In previous studies, we exploited the ability of the polyaromatic C60 surface to absorb different therapeutics and created the C60 drug-carrying nanocomplexes. In a pioneering attempt, Evstigneev et al. [57] showed a simple and fast method of noncovalent C60 complexation with Doxorubicin in water and later in a physiological solution [59]. The strategy was applied for C60 complexation with other chemotherapeutic drugs including Cisplatin and Landomycin A. Molecular modeling, spectroscopy, atomic-force microscopy, mass spectrometry, dynamic light, and small-angle X-ray/neutron scattering evidenced nanocomplex formation [54,56,59,60,80]. The proposed nanosystems were shown to have a higher toxicity compared with the free drugs in vitro and in vivo [54].
In the current study, nanocomplexes of C60 and the herbal alkaloid Ber at the 1:2, 1:1, and 2:1 molar ratios were prepared, characterized, and tested on human leukemic cells in vitro.

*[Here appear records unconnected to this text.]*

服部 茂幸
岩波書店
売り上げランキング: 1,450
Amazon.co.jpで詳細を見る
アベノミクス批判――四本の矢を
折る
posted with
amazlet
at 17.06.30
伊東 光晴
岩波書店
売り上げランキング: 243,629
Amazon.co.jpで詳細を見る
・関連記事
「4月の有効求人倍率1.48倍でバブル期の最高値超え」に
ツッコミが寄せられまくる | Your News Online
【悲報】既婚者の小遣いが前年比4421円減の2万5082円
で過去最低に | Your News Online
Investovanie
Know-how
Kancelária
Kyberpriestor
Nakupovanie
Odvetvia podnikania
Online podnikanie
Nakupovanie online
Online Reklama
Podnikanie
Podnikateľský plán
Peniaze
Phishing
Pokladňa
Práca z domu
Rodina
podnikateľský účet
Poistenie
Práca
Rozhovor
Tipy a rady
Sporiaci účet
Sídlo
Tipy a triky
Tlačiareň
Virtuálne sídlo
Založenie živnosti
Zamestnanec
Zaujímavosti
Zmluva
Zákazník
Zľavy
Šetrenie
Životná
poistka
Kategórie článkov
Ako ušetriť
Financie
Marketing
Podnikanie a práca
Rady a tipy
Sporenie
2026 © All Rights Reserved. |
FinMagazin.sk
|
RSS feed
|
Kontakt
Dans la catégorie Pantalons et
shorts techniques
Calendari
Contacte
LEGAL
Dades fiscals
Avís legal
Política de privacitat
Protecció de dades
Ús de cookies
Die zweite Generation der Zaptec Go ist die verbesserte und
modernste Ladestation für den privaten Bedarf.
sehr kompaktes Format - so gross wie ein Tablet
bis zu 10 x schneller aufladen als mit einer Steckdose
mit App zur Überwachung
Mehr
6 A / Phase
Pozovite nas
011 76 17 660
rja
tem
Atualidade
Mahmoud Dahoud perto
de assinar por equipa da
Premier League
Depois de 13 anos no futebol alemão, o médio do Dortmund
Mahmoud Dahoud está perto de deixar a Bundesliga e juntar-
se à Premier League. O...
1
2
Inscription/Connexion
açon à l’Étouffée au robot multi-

UV–Vis spectroscopy revealed that an increase in C60 concentration was followed by a non-monotonic change in the Ber spectrum with a slight bathochromic shift in its absorption maximum, which was induced by the ligand adsorption into large C60 clusters. C60-Ber nanocomplexes were prepared in the 1:2, 1:1, and 2:1 molar ratios. The increase in Ber concentrations in C60-Ber nanocomplexes was followed by the gradual increase in the particle size from 110 to 152 nm and in the zeta potential value from −21.26 to −19.51 mV, which was linked to the Ber-induced C60 aggregation and complexation of Ber cations with negatively charged C60. Finally, an AFM study indicated the internal structure of the 1:1 C60-Ber aqueous dispersion, consisting in particular of small nanoaggregates with a height of 1–2.5 nm.

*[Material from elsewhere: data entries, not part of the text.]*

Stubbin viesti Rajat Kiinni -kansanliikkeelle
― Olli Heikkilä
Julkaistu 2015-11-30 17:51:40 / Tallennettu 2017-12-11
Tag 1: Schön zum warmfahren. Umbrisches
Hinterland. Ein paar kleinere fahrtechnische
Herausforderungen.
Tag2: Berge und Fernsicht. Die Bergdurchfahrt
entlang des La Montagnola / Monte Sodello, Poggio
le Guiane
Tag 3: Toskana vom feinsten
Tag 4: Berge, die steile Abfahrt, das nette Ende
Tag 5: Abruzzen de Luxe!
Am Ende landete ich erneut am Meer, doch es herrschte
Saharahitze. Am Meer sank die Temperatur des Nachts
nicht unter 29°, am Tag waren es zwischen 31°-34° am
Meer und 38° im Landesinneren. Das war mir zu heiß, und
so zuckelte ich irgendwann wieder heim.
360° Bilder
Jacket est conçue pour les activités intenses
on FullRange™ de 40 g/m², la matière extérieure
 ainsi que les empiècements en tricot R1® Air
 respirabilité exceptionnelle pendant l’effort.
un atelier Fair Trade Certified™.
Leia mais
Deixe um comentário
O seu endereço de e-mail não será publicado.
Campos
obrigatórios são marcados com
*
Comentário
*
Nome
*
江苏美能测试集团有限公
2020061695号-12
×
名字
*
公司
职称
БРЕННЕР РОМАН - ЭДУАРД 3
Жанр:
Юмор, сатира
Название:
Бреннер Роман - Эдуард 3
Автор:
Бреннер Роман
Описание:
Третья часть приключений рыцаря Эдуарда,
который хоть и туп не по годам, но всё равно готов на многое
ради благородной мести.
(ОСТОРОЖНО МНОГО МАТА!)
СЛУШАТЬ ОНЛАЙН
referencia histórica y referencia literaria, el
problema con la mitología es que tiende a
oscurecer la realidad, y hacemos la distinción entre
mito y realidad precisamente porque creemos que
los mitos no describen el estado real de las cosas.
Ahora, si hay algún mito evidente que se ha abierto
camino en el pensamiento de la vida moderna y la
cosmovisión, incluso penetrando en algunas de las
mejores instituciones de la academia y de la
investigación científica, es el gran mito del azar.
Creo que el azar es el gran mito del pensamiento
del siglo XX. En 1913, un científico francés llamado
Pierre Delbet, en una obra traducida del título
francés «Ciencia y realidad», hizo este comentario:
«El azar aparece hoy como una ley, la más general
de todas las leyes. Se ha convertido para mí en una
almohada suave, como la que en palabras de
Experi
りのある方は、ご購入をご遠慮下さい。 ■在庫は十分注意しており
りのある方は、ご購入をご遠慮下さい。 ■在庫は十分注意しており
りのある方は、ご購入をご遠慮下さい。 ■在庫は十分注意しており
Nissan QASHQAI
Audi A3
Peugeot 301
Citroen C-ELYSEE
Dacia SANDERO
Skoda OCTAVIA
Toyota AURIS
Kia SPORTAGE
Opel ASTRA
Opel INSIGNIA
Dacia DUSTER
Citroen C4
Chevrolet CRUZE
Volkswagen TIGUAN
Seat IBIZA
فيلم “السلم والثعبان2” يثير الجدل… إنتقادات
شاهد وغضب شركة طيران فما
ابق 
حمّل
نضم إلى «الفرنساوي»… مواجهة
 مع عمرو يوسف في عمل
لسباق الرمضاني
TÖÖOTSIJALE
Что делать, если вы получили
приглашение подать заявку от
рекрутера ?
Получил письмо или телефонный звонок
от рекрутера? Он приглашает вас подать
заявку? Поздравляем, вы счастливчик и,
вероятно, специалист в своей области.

The size of the proposed nanocomplexes could be classified as advantageous in that they are efficiently taken up by cancer cells, since the literature evaluation and discussion so far suggest an optimum size around 100–200 nm. This range is limited by the leaky tumor vessels, with the higher extravasation of macromolecules in a 10–500 nm size from one side [81,82,83,84], and the lymphatic system activation and the quick removal from a circulation of ≥200 nm nanoparticles from another side [85].

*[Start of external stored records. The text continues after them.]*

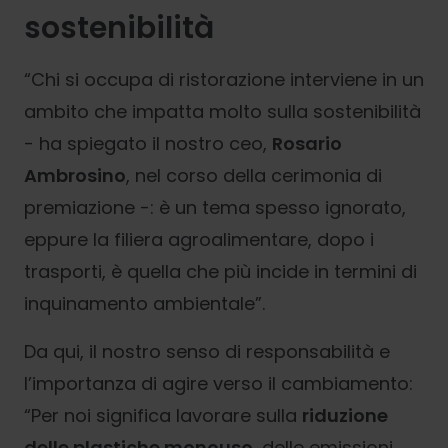
sostenibilità
“Chi si occupa di ristorazione interviene in un
ambito che impatta molto sulla sostenibilità
- ha spiegato il nostro ceo,
Rosario
Ambrosino
, nel corso della cerimonia di
premiazione -: è un tema spesso ignorato,
eppure la filiera agroalimentare, dopo i
trasporti, è quella che più incide in termini di
inquinamento ambientale”.
Da qui, il nostro senso di responsabilità e
l’importanza di agire verso il cambiamento:
“Per noi significa lavorare sulla
riduzione
delle plastiche monouso
, delle emissioni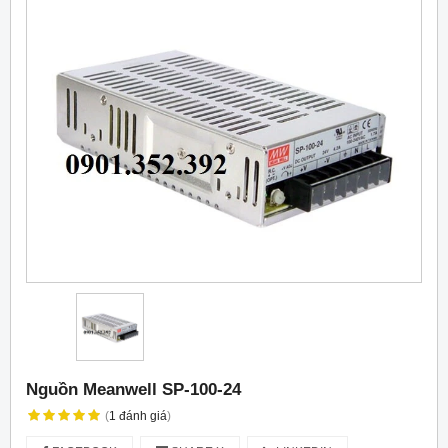
Nguồn Meanwell SP-100-24
(
1
đánh giá
)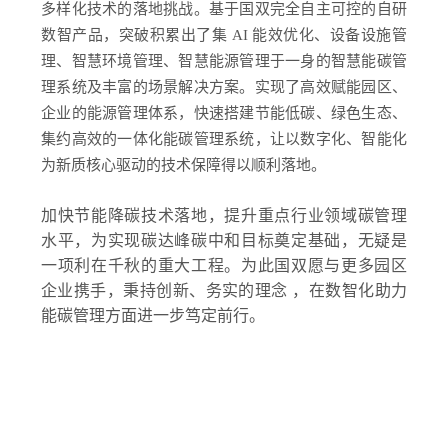
多样化技术的落地挑战。基于国双完全自主可控的自研
数智产品，突破积累出了集 AI 能效优化、设备设施管
理、智慧环境管理、智慧能源管理于一身的智慧能碳管
理系统及丰富的场景解决方案。实现了高效赋能园区、
企业的能源管理体系，快速搭建节能低碳、绿色生态、
集约高效的一体化能碳管理系统，让以数字化、智能化
为新质核心驱动的技术保障得以顺利落地。
加快节能降碳技术落地，提升重点行业领域碳管理
水平，为实现碳达峰碳中和目标奠定基础，无疑是
一项利在千秋的重大工程。为此国双愿与更多园区
企业携手，秉持创新、务实的理念 ，在数智化助力
能碳管理方面进一步笃定前行。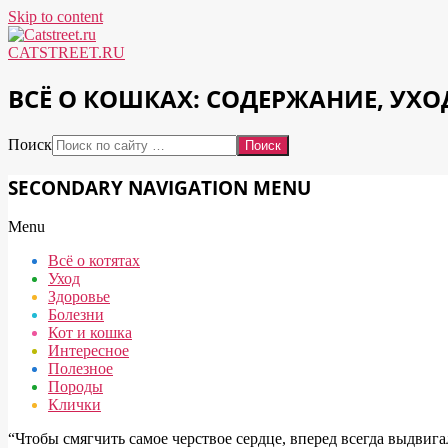
Skip to content
CATSTREET.RU
ВСЁ О КОШКАХ: СОДЕРЖАНИЕ, УХО
Поиск
SECONDARY NAVIGATION MENU
Menu
Всё о котятах
Уход
Здоровье
Болезни
Кот и кошка
Интересное
Полезное
Породы
Клички
“Чтобы смягчить самое черствое сердце, вперед всегда выдвиг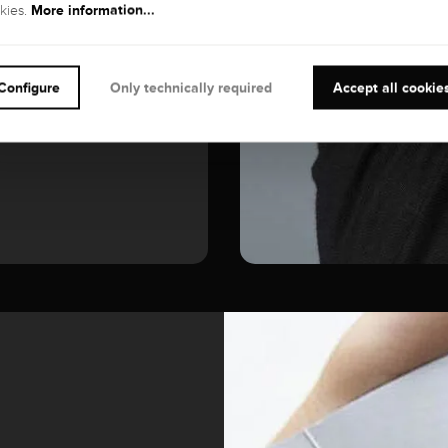
More information...
kies.
Diamond
Configure
Only technically required
Accept all cookie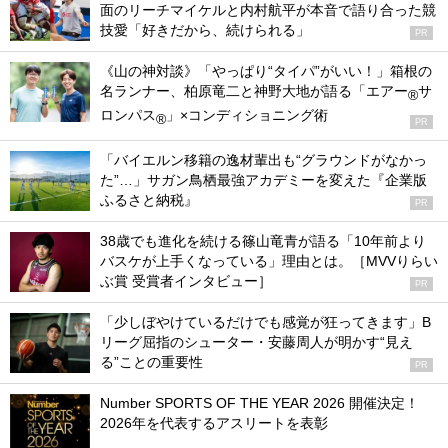
面のリーチマイケルと内村航平が本音で語り合った競
技愛「好きだから、続けられる」
PR
《山の神対談》「やっぱり“タイパ”がいい！」箱根の
名ランナー、柏原竜二と神野大地が語る「エアー
サ
®
ロンパス
」×コンディショニング術
®
PR
「バイエルン移籍の逸材輩出も“グラウンドがなかっ
た”…」サガン鳥栖最強アカデミーを変えた『企業版
ふるさと納税』
PR
38歳でも進化を続ける篠山竜青が語る「10年前より
バスケが上手くなっている」理由とは。［MVVりらい
ぶ賞 受賞者インタビュー］
PR
「少しぼやけているだけでも感覚が狂ってきます」B
リーグ屈指のシューター・安藤周人が明かす“見え
る”ことの重要性
PR
Number SPORTS OF THE YEAR 2026 開催決定！
2026年を代表するアスリートを表彰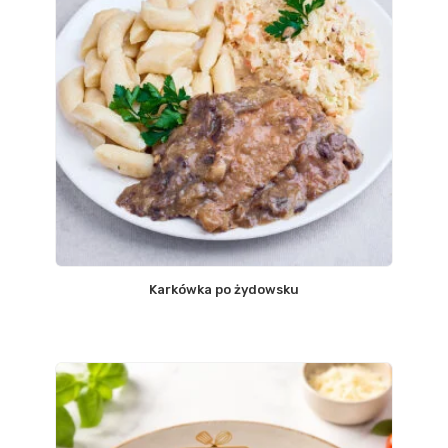
Karkówka po żydowsku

Finally, the computer simulation revealed that π-stacking was the dominating event in Ber and C60 binding in aqueous dispersions and allowed for the proposal of the energy-minimized structure of the 1:1 C60–Ber nanocomplex with a 1.05 nm minimum distance from C60 to the Ber nitrogen atom and 1.42 nm maximum distance from C60 to the Ber hydrogen atom. The obtained analytical data and the analysis of the Ber and C60 complexation parameters indicated the nanocomplex formation and their stability for in vitro studies.
With the use of the fluorescent microscopy and the flow cytometry, we confirmed the intracellular accumulation of the alkoloid in human leukemic CCRF-CEM cells treated with the free Ber or C60-Ber nanocomplexes. C60-Ber nanocomplexes appeared to be internalized by CCRF-CEM cells faster and more intensively then the free Ber. The intracellular Ber accumulation is determined by two independent processes—Ber entry into the cell and its efflux from the cell. Free Ber permeates the cells through the passive diffusion [86], while C60 enters the cell not only due to passive diffusion [87], but also by endocytosis/pinocytosis [88,89] and phagocytosis [90]. Therefore, C60 could function as a transporter of the small aromatic molecules [53], facilitating its intracellular uptake. From the other hand, Ber was reported to be a substrate of P-glycoprotein [91], responsible for the fast pumping of drugs from the cancer cell. However, C60 is not recognized by P-glycoprotein [92] and is even shown to bind P-glycoproteins [55], inhibiting its activity. Taken together, these data indicate that the enhanced cytotoxic effect of C60-Ber nanocomplexes can be linked to the increased alkoloid’s accumulation in leukemic cells.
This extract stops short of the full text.